((
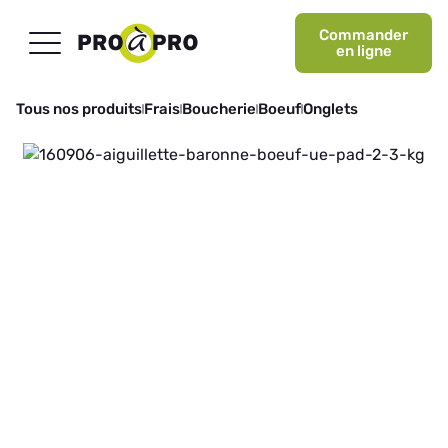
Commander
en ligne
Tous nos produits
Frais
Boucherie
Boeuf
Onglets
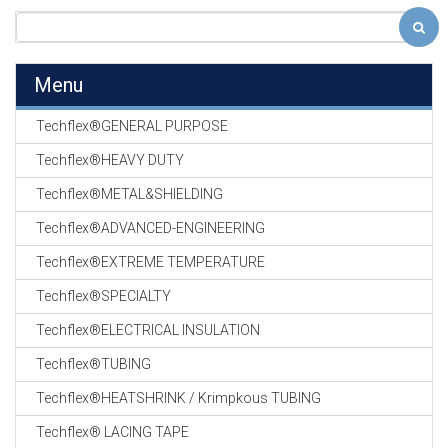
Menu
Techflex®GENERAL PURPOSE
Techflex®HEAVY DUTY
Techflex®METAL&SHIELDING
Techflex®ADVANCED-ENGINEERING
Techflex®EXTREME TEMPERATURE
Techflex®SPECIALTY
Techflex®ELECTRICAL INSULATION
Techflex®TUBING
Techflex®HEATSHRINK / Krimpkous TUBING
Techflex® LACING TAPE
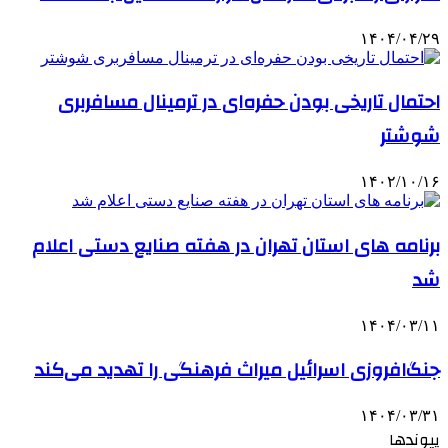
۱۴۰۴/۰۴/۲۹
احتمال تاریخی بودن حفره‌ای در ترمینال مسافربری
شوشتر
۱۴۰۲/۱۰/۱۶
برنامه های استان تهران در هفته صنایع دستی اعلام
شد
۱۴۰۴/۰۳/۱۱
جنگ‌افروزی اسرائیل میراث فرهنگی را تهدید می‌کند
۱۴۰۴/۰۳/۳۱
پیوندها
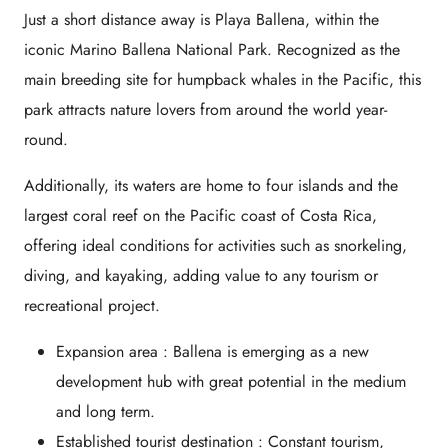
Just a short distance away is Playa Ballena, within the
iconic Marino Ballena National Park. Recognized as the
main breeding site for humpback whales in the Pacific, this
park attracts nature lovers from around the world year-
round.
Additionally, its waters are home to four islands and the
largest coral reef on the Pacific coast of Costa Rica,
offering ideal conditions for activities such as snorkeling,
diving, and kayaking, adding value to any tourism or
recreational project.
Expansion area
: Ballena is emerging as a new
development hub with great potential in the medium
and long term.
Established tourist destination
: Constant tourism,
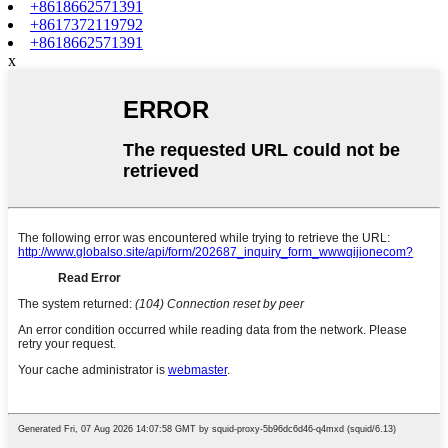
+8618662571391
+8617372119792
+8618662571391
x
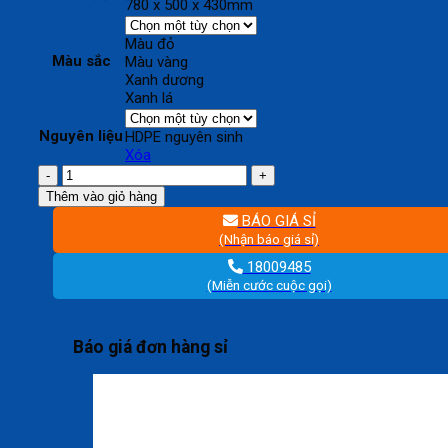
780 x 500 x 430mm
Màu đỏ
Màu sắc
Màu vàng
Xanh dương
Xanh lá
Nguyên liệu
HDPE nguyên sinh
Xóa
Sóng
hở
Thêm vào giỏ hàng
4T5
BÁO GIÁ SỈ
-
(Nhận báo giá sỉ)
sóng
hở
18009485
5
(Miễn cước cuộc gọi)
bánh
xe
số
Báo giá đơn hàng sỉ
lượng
))
ABOUT THIS TASK
Could you output all of the records exactly, without their pictures?

TASK ANSWER
Commander
en ligne
Tous nos produits
Frais
Boucherie
Boeuf
Onglets
Menu
Techflex®GENERAL PURPOSE
Techflex®HEAVY DUTY
Techflex®METAL&SHIELDING
Techflex®ADVANCED-ENGINEERING
Techflex®EXTREME TEMPERATURE
Techflex®SPECIALTY
Techflex®ELECTRICAL INSULATION
Techflex®TUBING
Techflex®HEATSHRINK / Krimpkous TUBING
Techflex® LACING TAPE
۱۴۰۴/۰۴/۲۹
احتمال تاریخی بودن حفره‌ای در ترمینال مسافربری
شوشتر
۱۴۰۲/۱۰/۱۶
برنامه های استان تهران در هفته صنایع دستی اعلام
شد
۱۴۰۴/۰۳/۱۱
جنگ‌افروزی اسرائیل میراث فرهنگی را تهدید می‌کند
۱۴۰۴/۰۳/۳۱
پیوندها
Just a short distance away is Playa Ballena, within the
iconic Marino Ballena National Park. Recognized as the
main breeding site for humpback whales in the Pacific, this
park attracts nature lovers from around the world year-
round.
Additionally, its waters are home to four islands and the
largest coral reef on the Pacific coast of Costa Rica,
offering ideal conditions for activities such as snorkeling,
diving, and kayaking, adding value to any tourism or
recreational project.
Expansion area
: Ballena is emerging as a new
development hub with great potential in the medium
and long term.
Established tourist destination
: Constant tourism,
+8618662571391
+8617372119792
+8618662571391
x
780 x 500 x 430mm
Màu đỏ
Màu sắc
Màu vàng
Xanh dương
Xanh lá
Nguyên liệu
HDPE nguyên sinh
Xóa
Sóng
hở
Thêm vào giỏ hàng
4T5
BÁO GIÁ SỈ
-
(Nhận báo giá sỉ)
sóng
hở
18009485
5
(Miễn cước cuộc gọi)
bánh
xe
số
Báo giá đơn hàng sỉ
lượng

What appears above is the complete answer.